[PD-dev] threads

Thu Apr 11 23:21:26 CEST 2024

> Yeah, that's just the way that Windows rolls for any program that has 
> a message loop. 
Where did you get that information? A message loop does not create 
threads, it's the other way round: you create a message loop on existing 
threads, e.g. by creating a window (typically on the main thread).

Not to mention that Pd does not contain any windows event loops (except 
for some externals).

> z_ringbuffer appears to be deployed in pretty much only one context 
> which appears to be pretty much isolated to always being in the same 
> thread. 
What do you mean by "in the same thread"? The ringbuffer is used for 
queuing outgoing messages; the message is sent on the audio thread and 
receeived on some other thread (e.g. the UI thread).

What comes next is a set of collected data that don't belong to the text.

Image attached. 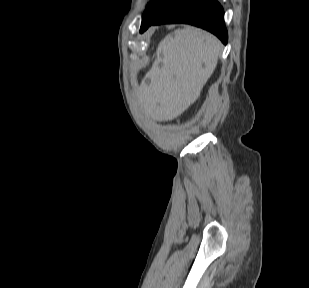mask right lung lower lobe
Returning a JSON list of instances; mask_svg holds the SVG:
<instances>
[{
    "label": "right lung lower lobe",
    "mask_w": 309,
    "mask_h": 288,
    "mask_svg": "<svg viewBox=\"0 0 309 288\" xmlns=\"http://www.w3.org/2000/svg\"><path fill=\"white\" fill-rule=\"evenodd\" d=\"M165 23L195 25L215 34L224 44L227 43L224 11L217 0H182L177 6L158 17L151 25ZM148 27L140 29V33Z\"/></svg>",
    "instance_id": "right-lung-lower-lobe-1"
}]
</instances>
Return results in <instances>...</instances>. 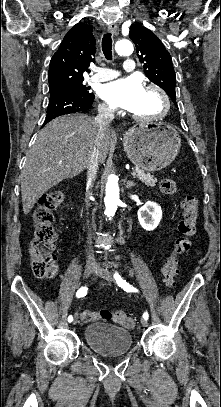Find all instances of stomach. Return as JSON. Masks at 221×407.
Wrapping results in <instances>:
<instances>
[{"label":"stomach","instance_id":"stomach-1","mask_svg":"<svg viewBox=\"0 0 221 407\" xmlns=\"http://www.w3.org/2000/svg\"><path fill=\"white\" fill-rule=\"evenodd\" d=\"M123 145L136 167L154 172L165 168L175 159L181 139L169 124H137L125 132Z\"/></svg>","mask_w":221,"mask_h":407}]
</instances>
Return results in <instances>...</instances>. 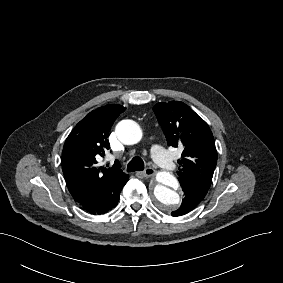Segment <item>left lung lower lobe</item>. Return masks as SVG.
I'll return each instance as SVG.
<instances>
[{
	"instance_id": "1",
	"label": "left lung lower lobe",
	"mask_w": 283,
	"mask_h": 283,
	"mask_svg": "<svg viewBox=\"0 0 283 283\" xmlns=\"http://www.w3.org/2000/svg\"><path fill=\"white\" fill-rule=\"evenodd\" d=\"M180 185L184 191L185 197L181 207L171 212L172 216L184 215L193 210L205 197L209 188L195 181H181Z\"/></svg>"
}]
</instances>
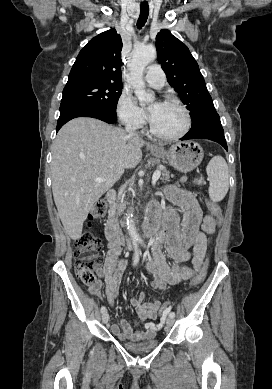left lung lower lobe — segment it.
Returning a JSON list of instances; mask_svg holds the SVG:
<instances>
[{
    "label": "left lung lower lobe",
    "mask_w": 272,
    "mask_h": 389,
    "mask_svg": "<svg viewBox=\"0 0 272 389\" xmlns=\"http://www.w3.org/2000/svg\"><path fill=\"white\" fill-rule=\"evenodd\" d=\"M209 139L221 144L226 150L227 144L219 115L213 110L200 121L192 124L190 131L181 140Z\"/></svg>",
    "instance_id": "0a47b994"
}]
</instances>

Just to be clear: both the portaudio and libpd ringbuffer are 
single-producer-single-consumer, i.e. there must only be a single writer 
thread and a single reader thread at a time.

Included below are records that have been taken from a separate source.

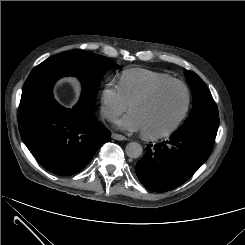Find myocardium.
Here are the masks:
<instances>
[{
  "mask_svg": "<svg viewBox=\"0 0 245 245\" xmlns=\"http://www.w3.org/2000/svg\"><path fill=\"white\" fill-rule=\"evenodd\" d=\"M172 85L180 86L185 91L186 101H185L184 109H183L182 113L180 114L179 118L176 120V122L170 128H168V129H166V130H164L162 132H159V133H148V132H144L143 131L142 134L147 139H150V140L164 139V138H167V137L171 136L173 133H175L178 130V128L182 125V123L184 122V120L187 117L188 112L190 110V106H191V92H190V89L188 88V86L185 83H183V82H181L179 80H175V79L168 80V81L160 82V83L152 86L145 93L137 96L136 98H134L129 103V111L131 112V109L135 105L150 100L161 89H163L165 87H168V86H172Z\"/></svg>",
  "mask_w": 245,
  "mask_h": 245,
  "instance_id": "obj_1",
  "label": "myocardium"
}]
</instances>
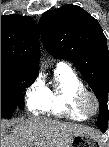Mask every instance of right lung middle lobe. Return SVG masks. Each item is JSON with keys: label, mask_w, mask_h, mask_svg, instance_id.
I'll return each instance as SVG.
<instances>
[{"label": "right lung middle lobe", "mask_w": 109, "mask_h": 147, "mask_svg": "<svg viewBox=\"0 0 109 147\" xmlns=\"http://www.w3.org/2000/svg\"><path fill=\"white\" fill-rule=\"evenodd\" d=\"M36 76L21 66L1 63V118L10 119L17 106L23 109V87L32 83Z\"/></svg>", "instance_id": "1"}]
</instances>
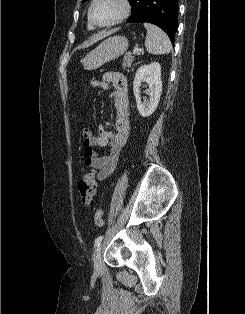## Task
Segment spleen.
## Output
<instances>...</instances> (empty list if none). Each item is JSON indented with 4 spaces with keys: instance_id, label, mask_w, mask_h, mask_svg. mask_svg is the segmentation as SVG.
I'll use <instances>...</instances> for the list:
<instances>
[{
    "instance_id": "3e777b00",
    "label": "spleen",
    "mask_w": 245,
    "mask_h": 314,
    "mask_svg": "<svg viewBox=\"0 0 245 314\" xmlns=\"http://www.w3.org/2000/svg\"><path fill=\"white\" fill-rule=\"evenodd\" d=\"M144 27L147 30L145 39L147 52L153 55L170 53L172 46L167 34L159 27L150 23H144Z\"/></svg>"
}]
</instances>
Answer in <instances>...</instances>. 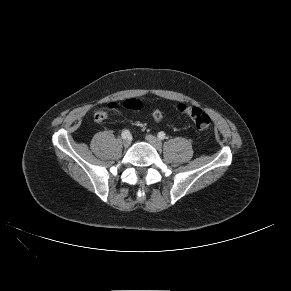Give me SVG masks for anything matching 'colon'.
<instances>
[{
  "label": "colon",
  "instance_id": "obj_1",
  "mask_svg": "<svg viewBox=\"0 0 291 291\" xmlns=\"http://www.w3.org/2000/svg\"><path fill=\"white\" fill-rule=\"evenodd\" d=\"M123 106L127 109L137 111L142 108V103L138 99H128L123 103ZM116 107L117 105L114 103L108 104L107 106L96 112L94 119L97 122L103 121L107 117L108 113L115 110ZM177 110L180 113L188 116L192 120L197 130L207 131L210 129L211 119L209 115L201 108L181 103L177 105ZM152 117L155 122H160L163 118V112L160 109H155L152 113Z\"/></svg>",
  "mask_w": 291,
  "mask_h": 291
}]
</instances>
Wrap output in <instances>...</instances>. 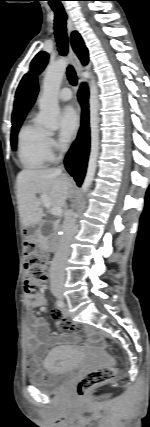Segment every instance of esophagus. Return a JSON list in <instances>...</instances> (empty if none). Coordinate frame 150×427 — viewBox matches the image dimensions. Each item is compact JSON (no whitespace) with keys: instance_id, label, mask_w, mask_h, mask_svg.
<instances>
[{"instance_id":"34e87169","label":"esophagus","mask_w":150,"mask_h":427,"mask_svg":"<svg viewBox=\"0 0 150 427\" xmlns=\"http://www.w3.org/2000/svg\"><path fill=\"white\" fill-rule=\"evenodd\" d=\"M66 12H67V15H68V18H67V33H68V37L70 39L71 33L74 30V25H73L72 19L69 16L67 10H66ZM68 48H69V54H70V58H71L72 64H73V66H74V68L76 70V73H77L78 77H79V82L82 83L84 81V79L81 77V71H82L81 64H80V61H79L77 55L75 54V52L72 49L70 41L68 43ZM80 110L81 109L79 108V111Z\"/></svg>"}]
</instances>
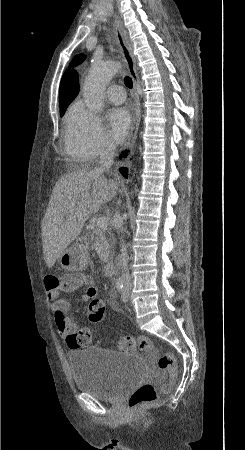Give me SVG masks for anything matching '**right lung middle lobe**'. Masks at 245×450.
I'll return each mask as SVG.
<instances>
[{
	"mask_svg": "<svg viewBox=\"0 0 245 450\" xmlns=\"http://www.w3.org/2000/svg\"><path fill=\"white\" fill-rule=\"evenodd\" d=\"M66 108H67V106H66V107H64V108H61V109H60V115H61V116H62V115L64 114V112H65Z\"/></svg>",
	"mask_w": 245,
	"mask_h": 450,
	"instance_id": "dd1d6c3e",
	"label": "right lung middle lobe"
}]
</instances>
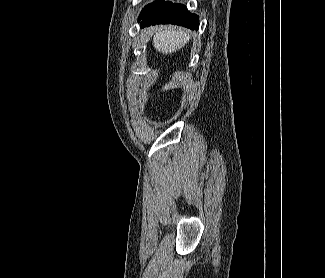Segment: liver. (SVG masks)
I'll list each match as a JSON object with an SVG mask.
<instances>
[{"mask_svg":"<svg viewBox=\"0 0 325 278\" xmlns=\"http://www.w3.org/2000/svg\"><path fill=\"white\" fill-rule=\"evenodd\" d=\"M190 40L188 31L174 27L170 29H154L153 44L157 51L163 54L173 53L185 46Z\"/></svg>","mask_w":325,"mask_h":278,"instance_id":"1","label":"liver"}]
</instances>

> As I said above, I am pretty sure that z_ringbuffer's use of atomics 
> is actually incorrect.
It's only "wrong" in the sense that it uses more complex atomics and 
stronger memory order than required, but it does not make the code 
incorrect.

To be more specific: the libpd ringbuffer uses atomic read-modify-write 
operations (with dummy arguments) instead of atomic loads and stores. 
Again, these are hacks from pre-C11 times. Unfortunately, the C11 
version follows this pattern instead of using the more appropriate 
atomic_load[_explicit] and atomic_store_[explicit] functions. Also, it 
implicitly uses the default memory ordering (memory_order_seq_cst) for 
all atomic operations, which is much stronger than what we actually need.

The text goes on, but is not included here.